Thank you for that and for encouraging me to think about my own macro collection. I have received so much generous help from Martin over the years that I am more than happy to give others any help I can, both with NWP and with Scrivener (though I am less active on that forum than I used to be while still checking it very regularly).
Looking at my personal macros and workflow has made me realise I can prune a lot of unnecessary code. The main macro was first created while Scrivener was pre version 3 and only had presets rather than styles. I realised I could use non-humanly-perceptible colour differences to mark blocks of text and could do a search and replace in NWP for text in those colours and replace them with the same text but marked with the appropriate style… for instance, "Normal" was #FFFFFF (black), Heading 1 was #FFFFFE which was undetectable to me but a different colour to the computer. So my personal macro still has all the necessary code, which is now totally redundant.
I am now experimenting even further and compiling to .MD which I get to open automatically in NWP and, again with great help from Martin, have a macro which turns it into RTF. I can then apply my standard style collection.

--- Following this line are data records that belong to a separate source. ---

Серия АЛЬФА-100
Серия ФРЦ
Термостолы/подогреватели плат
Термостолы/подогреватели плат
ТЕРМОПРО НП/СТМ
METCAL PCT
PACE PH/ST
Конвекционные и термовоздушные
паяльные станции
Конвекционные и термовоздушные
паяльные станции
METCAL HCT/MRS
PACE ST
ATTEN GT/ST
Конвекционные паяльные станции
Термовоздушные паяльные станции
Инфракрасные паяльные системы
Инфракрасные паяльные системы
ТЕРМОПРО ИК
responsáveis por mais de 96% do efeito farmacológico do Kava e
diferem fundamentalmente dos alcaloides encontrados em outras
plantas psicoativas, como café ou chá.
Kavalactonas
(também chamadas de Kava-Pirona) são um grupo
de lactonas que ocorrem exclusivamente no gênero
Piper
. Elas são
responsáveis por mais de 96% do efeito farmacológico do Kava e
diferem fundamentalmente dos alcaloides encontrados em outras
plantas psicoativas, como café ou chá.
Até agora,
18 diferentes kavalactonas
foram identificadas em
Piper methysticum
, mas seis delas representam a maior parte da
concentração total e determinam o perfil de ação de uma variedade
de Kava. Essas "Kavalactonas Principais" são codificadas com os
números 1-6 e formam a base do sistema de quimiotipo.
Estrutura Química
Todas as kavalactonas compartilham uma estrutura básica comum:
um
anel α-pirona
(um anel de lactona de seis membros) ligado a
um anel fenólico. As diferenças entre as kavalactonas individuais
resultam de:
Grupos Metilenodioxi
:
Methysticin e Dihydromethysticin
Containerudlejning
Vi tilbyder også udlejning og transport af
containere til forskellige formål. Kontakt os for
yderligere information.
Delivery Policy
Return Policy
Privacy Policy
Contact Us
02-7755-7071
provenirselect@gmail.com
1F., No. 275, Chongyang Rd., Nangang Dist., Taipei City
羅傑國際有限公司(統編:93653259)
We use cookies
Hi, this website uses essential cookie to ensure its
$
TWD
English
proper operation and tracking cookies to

This means I can write in Scrivener using binder hierarchy to allocate heading levels, simplifying the compile format considerably. That said, lists are still a problem as each list gets its own list style, rather than just applying the usual NWP list styles and levels… my first attempt resulted in 54 separate list styles! However lists are not actually part of my usual texts.
I look forward to hearing how you get on. As for the Lorem Ipsum variation, I took a chunk of text from one of my projects did a fair number of search and replace all firstly of different single letters, and then a fair number of search and replace all of two letter combinations. I can't even remember what the original text was or what or how many operations I did. But yes, it makes a change from Lorem Ipsum.